[Page images and extracted text]
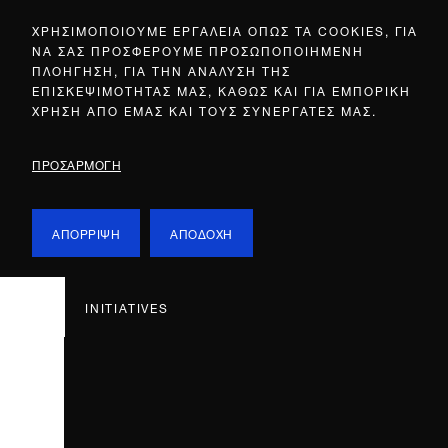
ΧΡΗΣΙΜΟΠΟΙΟΥΜΕ ΕΡΓΑΛΕΙΑ ΟΠΩΣ ΤΑ COOKIES, ΓΙΑ
ΝΑ ΣΑΣ ΠΡΟΣΦΕΡΟΥΜΕ ΠΡΟΣΩΠΟΠΟΙΗΜΕΝΗ
ΠΛΟΗΓΗΣΗ, ΓΙΑ ΤΗΝ ΑΝΑΛΥΣΗ ΤΗΣ
ΕΠΙΣΚΕΨΙΜΟΤΗΤΑΣ ΜΑΣ, ΚΑΘΩΣ ΚΑΙ ΓΙΑ ΕΜΠΟΡΙΚΗ
ΧΡΗΣΗ ΑΠΟ ΕΜΑΣ ΚΑΙ ΤΟΥΣ ΣΥΝΕΡΓΑΤΕΣ ΜΑΣ.
ΠΡΟΣΑΡΜΟΓΗ
ΑΠΟΡΡΙΨΗ
ΑΠΟΔΟΧΗ
INITIATIVES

### WHAT YOU NEED TO DO
The records above should be duplicated exactly, with none of their pictures kept.

### YOUR RESPONSE
ΧΡΗΣΙΜΟΠΟΙΟΥΜΕ ΕΡΓΑΛΕΙΑ ΟΠΩΣ ΤΑ COOKIES, ΓΙΑ
ΝΑ ΣΑΣ ΠΡΟΣΦΕΡΟΥΜΕ ΠΡΟΣΩΠΟΠΟΙΗΜΕΝΗ
ΠΛΟΗΓΗΣΗ, ΓΙΑ ΤΗΝ ΑΝΑΛΥΣΗ ΤΗΣ
ΕΠΙΣΚΕΨΙΜΟΤΗΤΑΣ ΜΑΣ, ΚΑΘΩΣ ΚΑΙ ΓΙΑ ΕΜΠΟΡΙΚΗ
ΧΡΗΣΗ ΑΠΟ ΕΜΑΣ ΚΑΙ ΤΟΥΣ ΣΥΝΕΡΓΑΤΕΣ ΜΑΣ.
ΠΡΟΣΑΡΜΟΓΗ
ΑΠΟΡΡΙΨΗ
ΑΠΟΔΟΧΗ
INITIATIVES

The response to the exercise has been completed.